Il 5 novembre 1970 i vescovi svizzeri prendevano questa posizione:
La confessione personale non dovrebbe essere così frequente da farla scadere in un gesto abitudinario, ma non dovrebbe essere neppure così rara da perdere l’esercizio e il gusto del senso della propria responsabilità di fronte ai propri peccati.
Si tratta dunque di trovare l’equilibrio, il giusto mezzo, tra il non uso e l’abuso del sacramento della riconciliazione. Si tratta di riscoprire, in ogni caso, la presenza di Cristo misericordioso che agisce e che salva: è Lui che assolve, è Lui che perdona.

Papa Giovanni Paolo II, il 22 febbraio 1984 diceva:

Mi preme, ora, sottolineare il compito della remissione dei peccati.
Spesso, nell’esperienza dei fedeli, proprio il dover presentarsi al ministro del perdono costituisce una difficoltà rilevante.
"Perché - si obietta - rivelare a un uomo come me la mia situazione più intima e anche le mie colpe più segrete?". "Perché - si obietta ancora - non rivolgermi direttamente a Dio o a Cristo, e dovere, invece, passare attraverso la mediazione di un uomo per ottenere il perdono dei miei peccati?". Queste e simili domande possono avere una loro plausibilità per la fatica che richiede un po’ sempre il sacramento della Penitenza. Esse, però, nel loro fondo, pongono in evidenza una non comprensione o una non accoglienza del mistero della Chiesa. È vero: l’uomo che assolve è un fratello che si confessa lui pure, perché nonostante l’impegno di santificazione personale, resta soggetto ai limiti dell’umana fragilità. L’uomo che assolve, tuttavia, non offre il perdono delle colpe in nome di doti umane peculiari di intelligenza, o di penetrazione psicologica, o di dolcezza e di affabilità; egli non offre il perdono delle colpe nemmeno in nome della propria santità. Egli, auspicabilmente, è sollecitato a divenire sempre più accogliente e capace di trasmettere la speranza che deriva da una totale appartenenza a Cristo (cfr. Gal 2,20; 1Pt 3,15). Ma quando alza la mano benedicente e pronuncia le parole dell’assoluzione, egli agisce in persona Christi: non solo come rappresentante, ma anche e soprattutto come strumento umano in cui è presente, in modo arcano e reale, e agisce il Signore Gesù, il Dio-con-noi, morto e risorto e vivente per la nostra salvezza.
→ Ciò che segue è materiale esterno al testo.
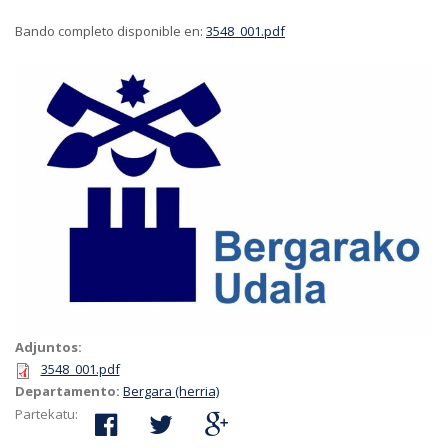
Bando completo disponible en:
3548_001.pdf
Adjuntos:
3548_001.pdf
Departamento:
Bergara (herria)
Partekatu:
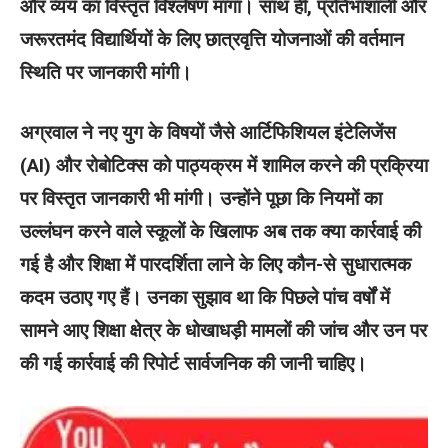
और व्यय का विस्तृत विश्लेषण मांगा। साथ ही, प्रतिभाशाली और
जरूरतमंद विद्यार्थियों के लिए छात्रवृत्ति योजनाओं की वर्तमान
स्थिति पर जानकारी मांगी।
अग्रवाल ने नए युग के विषयों जैसे आर्टिफिशियल इंटेलिजेंस
(AI) और रोबोटिक्स को पाठ्यक्रम में शामिल करने की प्रक्रिया
पर विस्तृत जानकारी भी मांगी। उन्होंने पूछा कि नियमों का
उल्लंघन करने वाले स्कूलों के खिलाफ अब तक क्या कार्रवाई की
गई है और शिक्षा में पारदर्शिता लाने के लिए कौन-से सुधारात्मक
कदम उठाए गए हैं। उनका सुझाव था कि पिछले पांच वर्षों में
सामने आए शिक्षा क्षेत्र के धोखाधड़ी मामलों की जांच और उन पर
की गई कार्रवाई की रिपोर्ट सार्वजनिक की जानी चाहिए।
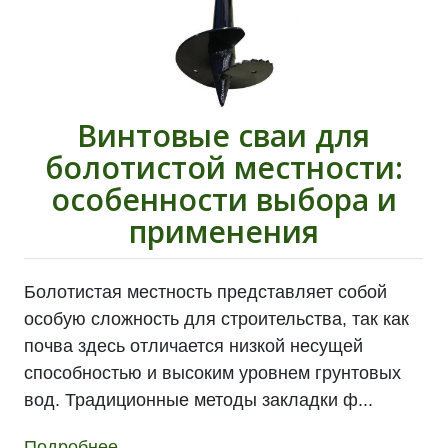
Винтовые сваи для
болотистой местности:
особенности выбора и
применения
Болотистая местность представляет собой
особую сложность для строительства, так как
почва здесь отличается низкой несущей
способностью и высоким уровнем грунтовых
вод. Традиционные методы закладки ф...
Подробнее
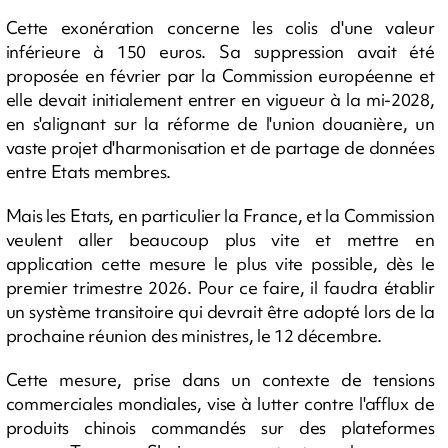
Cette exonération concerne les colis d'une valeur
inférieure à 150 euros. Sa suppression avait été
proposée en février par la Commission européenne et
elle devait initialement entrer en vigueur à la mi-2028,
en s'alignant sur la réforme de l'union douanière, un
vaste projet d'harmonisation et de partage de données
entre Etats membres.
Mais les Etats, en particulier la France, et la Commission
veulent aller beaucoup plus vite et mettre en
application cette mesure le plus vite possible, dès le
premier trimestre 2026. Pour ce faire, il faudra établir
un système transitoire qui devrait être adopté lors de la
prochaine réunion des ministres, le 12 décembre.
Cette mesure, prise dans un contexte de tensions
commerciales mondiales, vise à lutter contre l'afflux de
produits chinois commandés sur des plateformes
A ben considerare, nonostante il senso di disagio che può provocare la mediazione ecclesiale, essa è un metodo umanissimo, perché il Dio che ci libera dalle nostre colpe non si stemperi in una astrazione lontana, che alla fine diverrebbe una scialba, irritante e disperante immagine di noi stessi. Mediante la mediazione del ministro della Chiesa questo Dio si rende prossimo a noi nella concretezza di un cuore pure perdonato. In questa prospettiva vien fatto di domandarsi se la strumentalità della Chiesa, invece che contestata, non dovrebbe, piuttosto, essere desiderata, poiché risponde alle attese più profonde che si nascondono nell’animo umano quando si avvicina Dio e si lascia da Lui salvare. Il ministro del sacramento della Penitenza ci appare così - entro la totalità della Chiesa - come un’espressione singolare della logica dell’Incarnazione, mediante la quale il Verbo fatto carne ci raggiunge e ci libera dai nostri peccati.
Tutto ciò che legherai sulla terra sarà legato nei cieli, e tutto ciò che scioglierai sulla terra sarà sciolto nei cieli, dice Cristo a Pietro. Le chiavi del regno dei cieli non sono affidate a Pietro e alla Chiesa perché se ne servano a proprio arbitrio o per manipolare le coscienze, ma perché le coscienze siano liberate nella Verità piena dell’uomo, che è Cristo, pace e misericordia (cfr. Gal 6,16) per tutti.